**Instructions for the task:** Give the data below again exactly as written, but without the pictures.

**The data:**
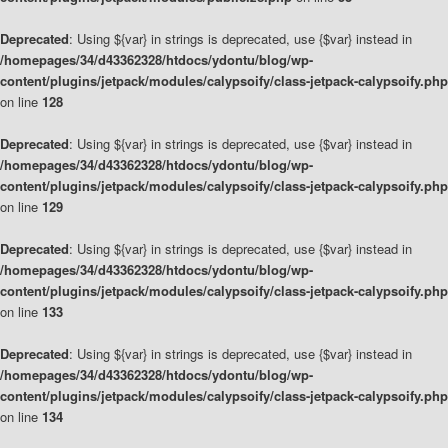
Deprecated
: Using ${var} in strings is deprecated, use {$var} instead in
/homepages/34/d43362328/htdocs/ydontu/blog/wp-
content/plugins/jetpack/modules/calypsoify/class-jetpack-calypsoify.php
on line
128
Deprecated
: Using ${var} in strings is deprecated, use {$var} instead in
/homepages/34/d43362328/htdocs/ydontu/blog/wp-
content/plugins/jetpack/modules/calypsoify/class-jetpack-calypsoify.php
on line
129
Deprecated
: Using ${var} in strings is deprecated, use {$var} instead in
/homepages/34/d43362328/htdocs/ydontu/blog/wp-
content/plugins/jetpack/modules/calypsoify/class-jetpack-calypsoify.php
on line
133
Deprecated
: Using ${var} in strings is deprecated, use {$var} instead in
/homepages/34/d43362328/htdocs/ydontu/blog/wp-
content/plugins/jetpack/modules/calypsoify/class-jetpack-calypsoify.php
on line
134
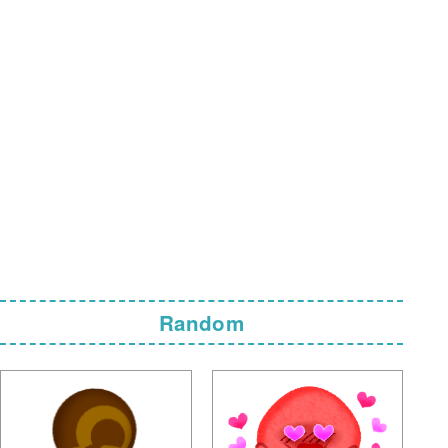
Random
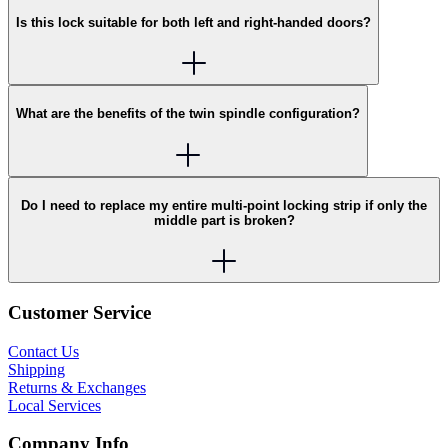
Is this lock suitable for both left and right-handed doors?
What are the benefits of the twin spindle configuration?
Do I need to replace my entire multi-point locking strip if only the
middle part is broken?
Customer Service
Contact Us
Shipping
Returns & Exchanges
Local Services
Company Info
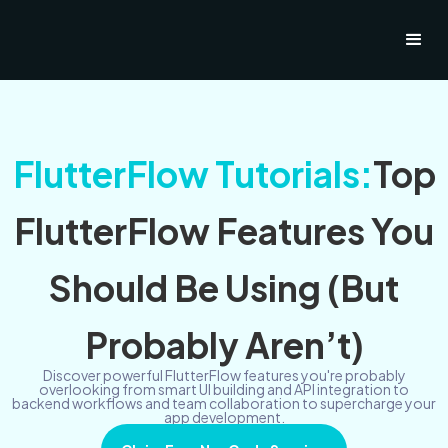
FlutterFlow Tutorials:
Top
FlutterFlow Features You
Should Be Using (But
Probably Aren’t)
Discover powerful FlutterFlow features you're probably
overlooking from smart UI building and API integration to
backend workflows and team collaboration to supercharge your
app development.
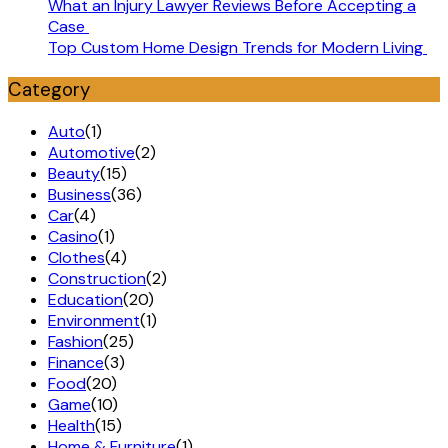
What an Injury Lawyer Reviews Before Accepting a
Case
Top Custom Home Design Trends for Modern Living
Category
Auto
(1)
Automotive
(2)
Beauty
(15)
Business
(36)
Car
(4)
Casino
(1)
Clothes
(4)
Construction
(2)
Education
(20)
Environment
(1)
Fashion
(25)
Finance
(3)
Food
(20)
Game
(10)
Health
(15)
Home & Furniture
(1)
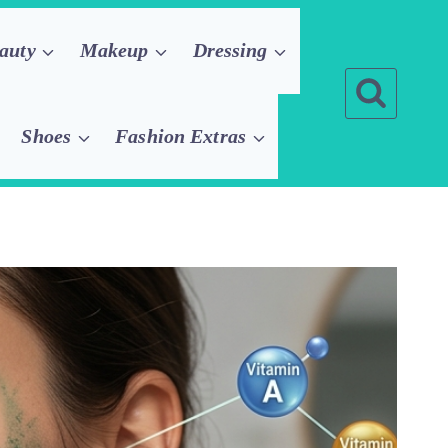
auty
Makeup
Dressing
Shoes
Fashion Extras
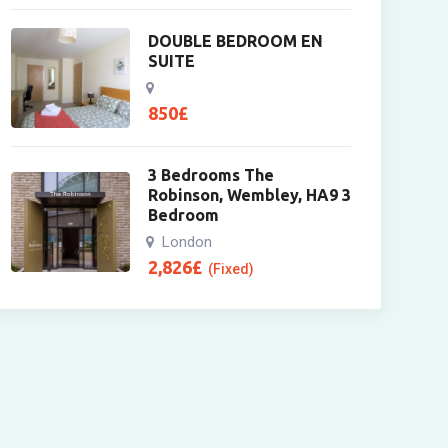
DOUBLE BEDROOM EN
SUITE
850
£
3 Bedrooms The
Robinson, Wembley, HA9 3
Bedroom
London
2,826
£
(Fixed)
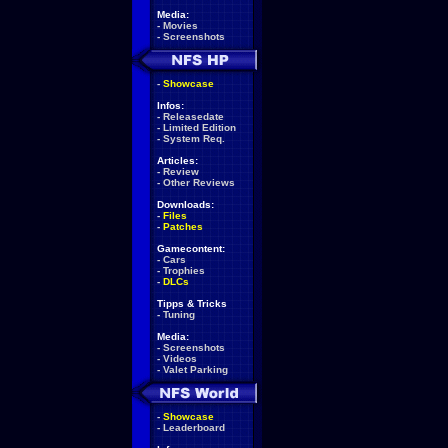
Media:
-
Movies
-
Screenshots
-
Showcase
Infos:
-
Releasedate
-
Limited Edition
-
System Req.
Articles:
-
Review
-
Other Reviews
Downloads:
-
Files
-
Patches
Gamecontent:
-
Cars
-
Trophies
-
DLCs
Tipps & Tricks
-
Tuning
Media:
-
Screenshots
-
Videos
-
Valet Parking
-
Showcase
-
Leaderboard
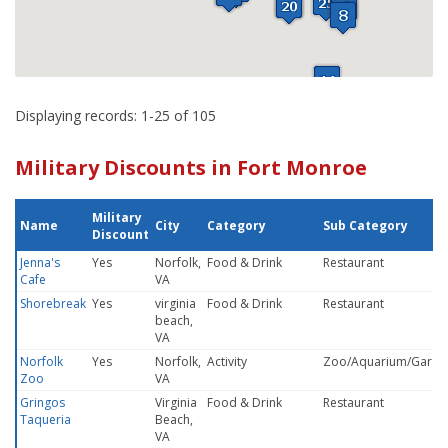
Displaying records: 1-25 of 105
Military Discounts in Fort Monroe
Military
Name
City
Category
Sub Category
Discount
Jenna's
Yes
Norfolk,
Food & Drink
Restaurant
Cafe
VA
Shorebreak
Yes
virginia
Food & Drink
Restaurant
beach,
VA
Norfolk
Yes
Norfolk,
Activity
Zoo/Aquarium/Garde
Zoo
VA
Gringos
Virginia
Food & Drink
Restaurant
Taqueria
Beach,
VA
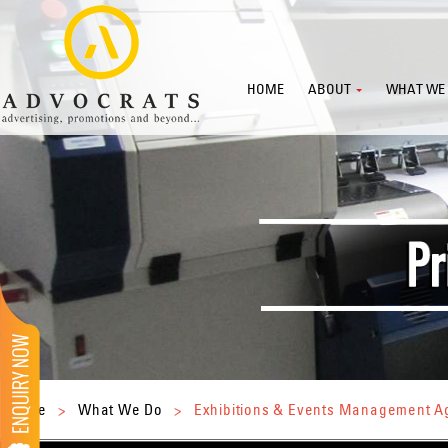
HOME
ABOUT
WHAT WE
Home
>
What We Do
>
Exhibitions & Events Management 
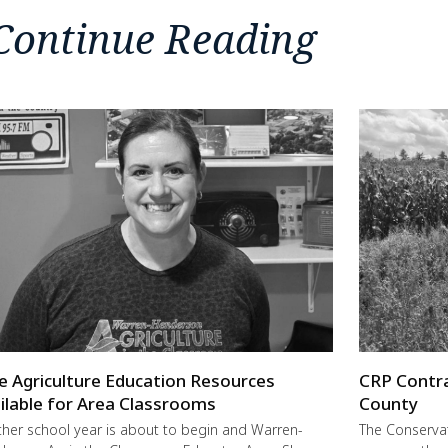
Continue Reading
e Agriculture Education Resources
CRP Contra
ilable for Area Classrooms
County
her school year is about to begin and Warren-
The Conservat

**Response to this task:**
Deprecated
: Using ${var} in strings is deprecated, use {$var} instead in
/homepages/34/d43362328/htdocs/ydontu/blog/wp-
content/plugins/jetpack/modules/calypsoify/class-jetpack-calypsoify.php
on line
128
Deprecated
: Using ${var} in strings is deprecated, use {$var} instead in
/homepages/34/d43362328/htdocs/ydontu/blog/wp-
content/plugins/jetpack/modules/calypsoify/class-jetpack-calypsoify.php
on line
129
Deprecated
: Using ${var} in strings is deprecated, use {$var} instead in
/homepages/34/d43362328/htdocs/ydontu/blog/wp-
content/plugins/jetpack/modules/calypsoify/class-jetpack-calypsoify.php
on line
133
Deprecated
: Using ${var} in strings is deprecated, use {$var} instead in
/homepages/34/d43362328/htdocs/ydontu/blog/wp-
content/plugins/jetpack/modules/calypsoify/class-jetpack-calypsoify.php
on line
134
Random
Is this lock suitable for both left and right-handed doors?
What are the benefits of the twin spindle configuration?
Do I need to replace my entire multi-point locking strip if only the
middle part is broken?
Customer Service
Contact Us
Shipping
Returns & Exchanges
Local Services
Company Info
FlutterFlow Tutorials:
Top
FlutterFlow Features You
Should Be Using (But
Probably Aren’t)
Discover powerful FlutterFlow features you're probably
overlooking from smart UI building and API integration to
backend workflows and team collaboration to supercharge your
app development.
What an Injury Lawyer Reviews Before Accepting a
Case
Top Custom Home Design Trends for Modern Living
Category
Auto
(1)
Automotive
(2)
Beauty
(15)
Business
(36)
Car
(4)
Casino
(1)
Clothes
(4)
Construction
(2)
Education
(20)
Environment
(1)
Fashion
(25)
Finance
(3)
Food
(20)
Game
(10)
Health
(15)
Home & Furniture
(1)
auty
Makeup
Dressing
Shoes
Fashion Extras
DOUBLE BEDROOM EN
SUITE
850
£
3 Bedrooms The
Robinson, Wembley, HA9 3
Bedroom
London
2,826
£
(Fixed)
Media:
-
Movies
-
Screenshots
-
Showcase
Infos:
-
Releasedate
-
Limited Edition
-
System Req.
Articles:
-
Review
-
Other Reviews
Downloads:
-
Files
-
Patches
Gamecontent:
-
Cars
-
Trophies
-
DLCs
Tipps & Tricks
-
Tuning
Media:
-
Screenshots
-
Videos
-
Valet Parking
-
Showcase
-
Leaderboard
Displaying records: 1-25 of 105
Military Discounts in Fort Monroe
Military
Name
City
Category
Sub Category
Discount
Jenna's
Yes
Norfolk,
Food & Drink
Restaurant
Cafe
VA
Shorebreak
Yes
virginia
Food & Drink
Restaurant
beach,
VA
Norfolk
Yes
Norfolk,
Activity
Zoo/Aquarium/Garde
Zoo
VA
Gringos
Virginia
Food & Drink
Restaurant
Taqueria
Beach,
VA
HOME
ABOUT
WHAT WE
Home
>
What We Do
>
Exhibitions & Events Management 
Continue Reading
e Agriculture Education Resources
CRP Contra
ilable for Area Classrooms
County
her school year is about to begin and Warren-
The Conservat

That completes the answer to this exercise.